It's a big improvement. I've always had a problem with the LR turret, which just seems too small to accomodate a crewman (or two), shells, and the breach of the gun. This version looks much more credible.

You can say the same for the hellhound really. Only problem with that one is the nozzles on some of the guns. The LR is all good.


----------



## scruff (Mar 3, 2008)

dh-dh-dh-dh-dh-dh-dh*screeee***

AWESHUM!!


----------



## El Mariachi (Jun 22, 2008)

Wow, loving the new turret.
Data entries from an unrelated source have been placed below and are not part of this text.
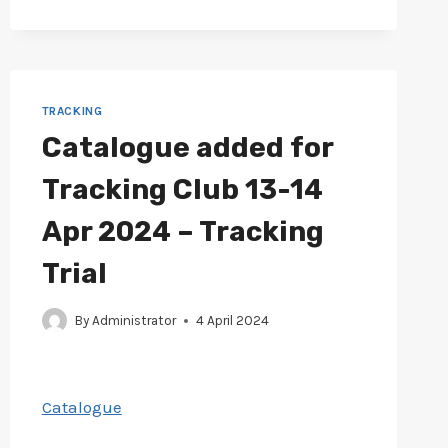
12
MAY
2024
–
TRACKING
TRACKING
TRIAL
Catalogue added for
Tracking Club 13-14
Apr 2024 – Tracking
Trial
By
Administrator
4 April 2024
Catalogue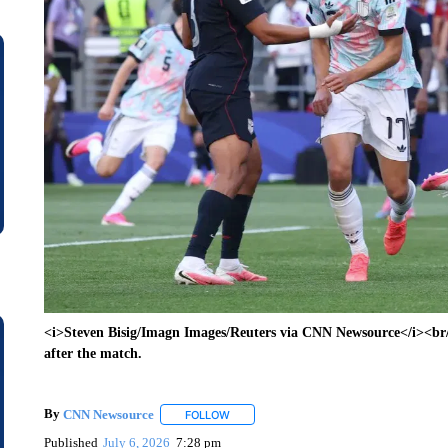
<i>Steven Bisig/Imagn Images/Reuters via CNN Newsource</i><br/
after the match.
By
CNN Newsource
FOLLOW
FOLLOW "" TO RECEIVE NOTIFICATIONS 
Published
July 6, 2026
7:28 pm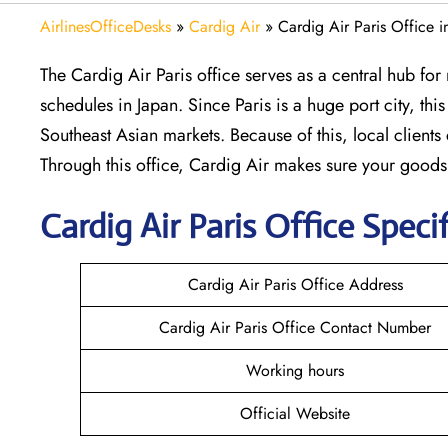
AirlinesOfficeDesks
»
Cardig Air
»
Cardig Air Paris Office i
The Cardig Air Paris office serves as a central hub f
schedules in Japan. Since Paris is a huge port city, th
Southeast Asian markets. Because of this, local client
Through this office, Cardig Air makes sure your good
Cardig
Air
Paris
Office Specif
Cardig Air Paris Office Address
Cardig Air Paris Office Contact Number
Working hours
Official Website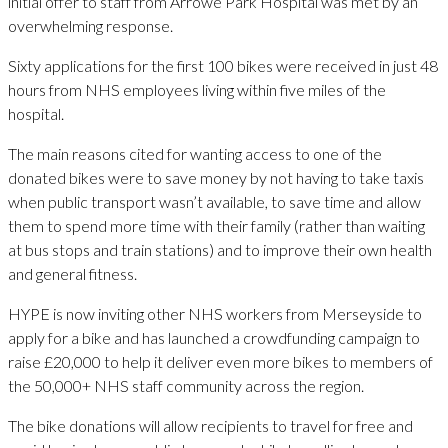
initial offer to staff from Arrowe Park Hospital was met by an
overwhelming response.
Sixty applications for the first 100 bikes were received in just 48
hours from NHS employees living within five miles of the
hospital.
The main reasons cited for wanting access to one of the
donated bikes were to save money by not having to take taxis
when public transport wasn’t available, to save time and allow
them to spend more time with their family (rather than waiting
at bus stops and train stations) and to improve their own health
and general fitness.
HYPE is now inviting other NHS workers from Merseyside to
apply for a bike and has launched a crowdfunding campaign to
raise £20,000 to help it deliver even more bikes to members of
the 50,000+ NHS staff community across the region.
The bike donations will allow recipients to travel for free and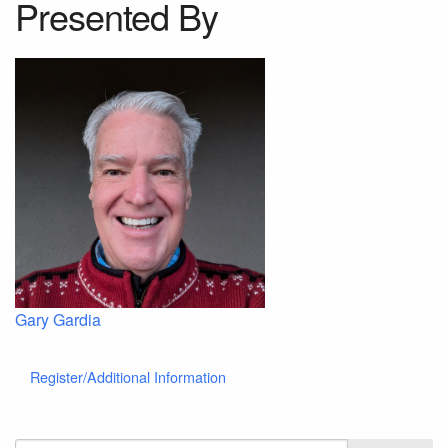
Presented By
Gary Gardia
Register/Additional Information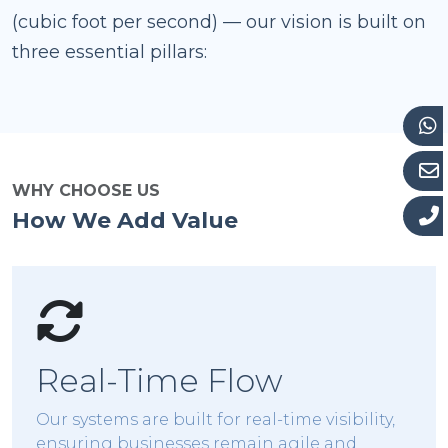
(cubic foot per second) — our vision is built on
three essential pillars:
WHY CHOOSE US
How We Add Value
Real-Time Flow
Our systems are built for real-time visibility,
ensuring businesses remain agile and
Very impressed with what they're doing with the tanks!


----------



## Vaz (Mar 19, 2008)

If this is what they've got for guard, imagine what you'll get for good armies when they're released.

*grin*


----------



## Lord Reevan (May 1, 2008)

Is this the only turret weapon pictured or are there any other things flying about? I'd like to see hpw they do am executioner


----------



## bitsandkits (Mar 18, 2008)

Lord Reevan said:


> Is this the only turret weapon pictured or are there any other things flying about? I'd like to see hpw they do am executioner


only one at the moment and its possible we were not supposed to see this yet.

Hopefully we will see the Artillery very soon too not to mention hydra and manticore.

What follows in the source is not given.